Is the recently announced Itanium Solutions Alliance (ISA) too late? It's looking increasingly like an ante-penultimate gasp for a technology that's behind the curve.

Just two weeks after Dell announced it would stop selling Itanium-based products, a number of hardware and software vendors have announced that they'll back Intel's bid -- the latest of several -- to form an industry group, the ISA, around the processor, with the aim of broadening its adoption. The ISA includes systems vendors such as HP and Unisys, as well as Intel and software vendors such as Microsoft, Oracle and SAP.

In practical terms, the group wants to expand use of Itanium by helping other vendors port their applications to the chip's EPIC architecture. Acknowledging that any processor's success is determined by application availability and depth, they'll offer cash incentives to developers, starting in a couple of months, the group will hold events to help developers build ports and test their software.

Itanium hasn't been a big seller for Intel. The original idea behind the 64-bit processor germinated as long ago as 1994, and HP quickly announced support as well as the commitment of major chunks of cash to help with that development.

No silicon appeared however until 2001. Since then, it's been a long slow haul. Itanium has had over four years to become adopted in volume by the market -- and with the exception of co-developer HP, the market has overwhelmingly said that it's happy with what's already out there from HP, Sun, and IBM, among others.

In total, approximately 75,000 servers with Itanium processors had been shipped worldwide as of the end of June, said IDC analyst Stephen Josselyn. HP has accounted for about 50,000 of those systems.

Intel's European marketing manager Alan Priestley admitted earlier this year that the company had yet to grab more than five per cent of the high end Unix market, the area where Itanium was expected to shine. However, he continued to maintain that: "New deployments, as the software stacks evolve, are when people will move to Itanium."

And Intel boss Pat Gelsinger agreed recently that the chip's launch had been plagued by delays and poor initial performance, and that software incompatibility with the x86 architecture was an issue. However, he said that, despite the problems which, had they been foreseen would have led to a different strategy, Intel was determined to make the Itanium a success.

Hence the ISA -- although even the ISA tacitly admits the problem. All it has to say on its Web site about the hardware platform is that "over 95 percent of leading server vendors have already provided Itanium-based servers". In other words, nearly every hardware vendor has provided an Itanium-based server at some point; it's not much of a claim.
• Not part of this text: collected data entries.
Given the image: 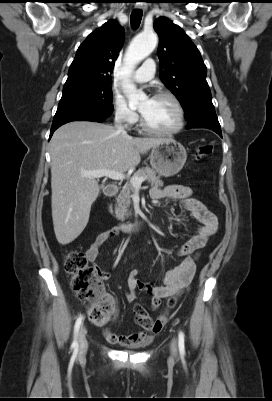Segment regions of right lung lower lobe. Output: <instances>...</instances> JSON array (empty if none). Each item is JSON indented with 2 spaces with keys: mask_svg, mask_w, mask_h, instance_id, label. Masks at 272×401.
<instances>
[{
  "mask_svg": "<svg viewBox=\"0 0 272 401\" xmlns=\"http://www.w3.org/2000/svg\"><path fill=\"white\" fill-rule=\"evenodd\" d=\"M107 117H101L97 115H91V114H81V115H76L64 120H60L58 122L52 123L51 131H50V138L53 134V132L60 127L61 125L71 122V121H93V122H102L106 119Z\"/></svg>",
  "mask_w": 272,
  "mask_h": 401,
  "instance_id": "right-lung-lower-lobe-1",
  "label": "right lung lower lobe"
}]
</instances>
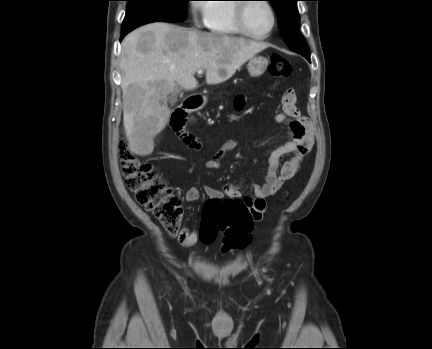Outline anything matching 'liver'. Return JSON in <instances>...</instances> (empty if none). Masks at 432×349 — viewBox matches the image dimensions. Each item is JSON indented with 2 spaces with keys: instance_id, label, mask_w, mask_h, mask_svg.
I'll list each match as a JSON object with an SVG mask.
<instances>
[{
  "instance_id": "6515ba94",
  "label": "liver",
  "mask_w": 432,
  "mask_h": 349,
  "mask_svg": "<svg viewBox=\"0 0 432 349\" xmlns=\"http://www.w3.org/2000/svg\"><path fill=\"white\" fill-rule=\"evenodd\" d=\"M121 46L123 123L130 150L142 156L169 121L167 96L176 86L197 88L200 69L208 85L224 82L269 45L155 22L130 32Z\"/></svg>"
}]
</instances>
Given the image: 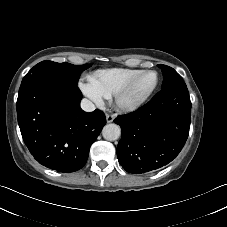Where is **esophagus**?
<instances>
[{
    "label": "esophagus",
    "instance_id": "esophagus-1",
    "mask_svg": "<svg viewBox=\"0 0 227 227\" xmlns=\"http://www.w3.org/2000/svg\"><path fill=\"white\" fill-rule=\"evenodd\" d=\"M114 115H112V114H106V121H107V123H111V122H113L114 121Z\"/></svg>",
    "mask_w": 227,
    "mask_h": 227
}]
</instances>
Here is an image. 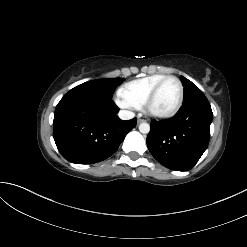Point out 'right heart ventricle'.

However, there are buyers out there who want the Itanium's features, although one IT manager recently said that he was "a little concerned" about the competition Itanium is getting from Opteron and Xeon. And that's the clue to Itanium's weak spot.
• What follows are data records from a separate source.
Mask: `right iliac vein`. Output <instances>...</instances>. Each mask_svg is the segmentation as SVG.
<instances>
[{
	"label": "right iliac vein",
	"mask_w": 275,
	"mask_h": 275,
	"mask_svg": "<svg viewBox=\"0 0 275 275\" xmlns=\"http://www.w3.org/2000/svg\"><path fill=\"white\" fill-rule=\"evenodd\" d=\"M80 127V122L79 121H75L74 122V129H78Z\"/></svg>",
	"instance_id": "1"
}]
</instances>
Of course, Itanium itself is not really the problem. Few argue that it doesn't have the capacity to drive high-end systems, especially since July's launch of the Itanium 2, formerly known as Montecito. Intel reckons that it's demonstrated a 60 per cent performance increase over a previous generation Itanium using the Linpack benchmark.

Itanium 2 also includes power-saving, an increasingly important issue for data centres, especially as the cost of energy, currently ratcheting upwards, looks set to stay at today's high levels. The four-core version, codenamed "Tukwila", is due in 2007.

Despite all that, as Illuminata analyst Gordon Haff recently commented, it is tough to see what the new group could achieve that HP and Intel between them haven't, given the billions they've already spent trying to build an Itanium eco-system. "You don't see an x86 Solutions Alliance", he said. That's because there's no need for one -- competition and price pressures in a volume market are already doing that job.

So although Itanium may well remain steady in sales terms -- it's unlikely to grow significantly, despite Intel's pledges, which remain solid for now. The problem is that the competition has caught up and is much cheaper; a Xeon costs a fifth of an Itanium.

Intel may not though be able to resist the onward march of technology emerging from its own foundries as a result of the growing pressure that AMD is placing on it. Only this week, its biggest rival launched three new dual-core 64-bit processors.

As the 64-bit x86 processor becomes more capable, as it surely will, users may well start to question the relevance of Itanium, ISA or no ISA. Dell's already bought that T-shirt.